"""
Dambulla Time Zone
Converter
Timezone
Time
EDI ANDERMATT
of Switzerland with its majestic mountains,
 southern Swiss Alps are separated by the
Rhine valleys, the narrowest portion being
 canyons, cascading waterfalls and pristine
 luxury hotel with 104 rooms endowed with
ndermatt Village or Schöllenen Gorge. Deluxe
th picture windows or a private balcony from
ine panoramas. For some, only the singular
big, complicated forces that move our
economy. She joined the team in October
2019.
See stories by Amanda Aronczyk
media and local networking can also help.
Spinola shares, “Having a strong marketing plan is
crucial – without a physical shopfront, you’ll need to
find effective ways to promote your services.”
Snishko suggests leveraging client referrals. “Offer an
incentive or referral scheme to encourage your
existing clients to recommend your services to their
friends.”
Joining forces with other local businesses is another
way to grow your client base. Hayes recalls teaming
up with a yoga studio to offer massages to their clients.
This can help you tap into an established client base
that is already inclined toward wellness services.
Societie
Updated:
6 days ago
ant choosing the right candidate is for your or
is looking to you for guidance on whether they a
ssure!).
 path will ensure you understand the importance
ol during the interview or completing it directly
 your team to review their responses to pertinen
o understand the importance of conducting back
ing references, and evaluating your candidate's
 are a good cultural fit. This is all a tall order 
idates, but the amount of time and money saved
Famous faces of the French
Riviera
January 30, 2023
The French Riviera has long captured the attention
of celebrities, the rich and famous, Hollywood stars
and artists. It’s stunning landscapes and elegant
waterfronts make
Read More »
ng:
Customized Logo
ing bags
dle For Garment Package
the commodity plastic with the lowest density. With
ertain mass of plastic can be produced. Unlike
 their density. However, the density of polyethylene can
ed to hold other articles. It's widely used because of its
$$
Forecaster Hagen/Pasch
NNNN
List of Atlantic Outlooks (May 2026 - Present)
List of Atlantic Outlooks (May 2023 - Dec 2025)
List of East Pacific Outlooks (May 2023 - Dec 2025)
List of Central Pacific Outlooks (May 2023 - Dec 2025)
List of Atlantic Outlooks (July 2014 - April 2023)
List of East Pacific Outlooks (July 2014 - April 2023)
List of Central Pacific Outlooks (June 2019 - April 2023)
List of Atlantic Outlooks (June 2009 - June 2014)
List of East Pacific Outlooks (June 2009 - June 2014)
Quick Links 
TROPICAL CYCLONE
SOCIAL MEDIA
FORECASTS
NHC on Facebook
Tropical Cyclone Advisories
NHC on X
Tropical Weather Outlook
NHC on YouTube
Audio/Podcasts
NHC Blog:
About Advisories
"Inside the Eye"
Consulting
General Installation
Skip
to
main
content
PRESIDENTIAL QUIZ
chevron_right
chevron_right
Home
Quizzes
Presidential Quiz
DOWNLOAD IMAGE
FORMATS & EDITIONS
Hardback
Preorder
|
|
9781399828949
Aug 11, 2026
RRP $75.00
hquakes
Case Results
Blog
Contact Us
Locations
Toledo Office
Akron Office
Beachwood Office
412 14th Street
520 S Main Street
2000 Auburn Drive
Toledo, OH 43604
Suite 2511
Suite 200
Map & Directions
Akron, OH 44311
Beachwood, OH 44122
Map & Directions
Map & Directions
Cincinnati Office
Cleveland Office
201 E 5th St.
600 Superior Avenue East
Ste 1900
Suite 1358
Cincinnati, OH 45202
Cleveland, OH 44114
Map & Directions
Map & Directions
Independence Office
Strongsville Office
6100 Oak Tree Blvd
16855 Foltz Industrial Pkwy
"""
Assignment ▸
From the top of the listing above, restate each line word for word up to and including the line with "List of Atlantic Outlooks (May 2026"; add nothing else.

Result for this exercise ▸
Dambulla Time Zone
Converter
Timezone
Time
EDI ANDERMATT
of Switzerland with its majestic mountains,
 southern Swiss Alps are separated by the
Rhine valleys, the narrowest portion being
 canyons, cascading waterfalls and pristine
 luxury hotel with 104 rooms endowed with
ndermatt Village or Schöllenen Gorge. Deluxe
th picture windows or a private balcony from
ine panoramas. For some, only the singular
big, complicated forces that move our
economy. She joined the team in October
2019.
See stories by Amanda Aronczyk
media and local networking can also help.
Spinola shares, “Having a strong marketing plan is
crucial – without a physical shopfront, you’ll need to
find effective ways to promote your services.”
Snishko suggests leveraging client referrals. “Offer an
incentive or referral scheme to encourage your
existing clients to recommend your services to their
friends.”
Joining forces with other local businesses is another
way to grow your client base. Hayes recalls teaming
up with a yoga studio to offer massages to their clients.
This can help you tap into an established client base
that is already inclined toward wellness services.
Societie
Updated:
6 days ago
ant choosing the right candidate is for your or
is looking to you for guidance on whether they a
ssure!).
 path will ensure you understand the importance
ol during the interview or completing it directly
 your team to review their responses to pertinen
o understand the importance of conducting back
ing references, and evaluating your candidate's
 are a good cultural fit. This is all a tall order 
idates, but the amount of time and money saved
Famous faces of the French
Riviera
January 30, 2023
The French Riviera has long captured the attention
of celebrities, the rich and famous, Hollywood stars
and artists. It’s stunning landscapes and elegant
waterfronts make
Read More »
ng:
Customized Logo
ing bags
dle For Garment Package
the commodity plastic with the lowest density. With
ertain mass of plastic can be produced. Unlike
 their density. However, the density of polyethylene can
ed to hold other articles. It's widely used because of its
$$
Forecaster Hagen/Pasch
NNNN
List of Atlantic Outlooks (May 2026 - Present)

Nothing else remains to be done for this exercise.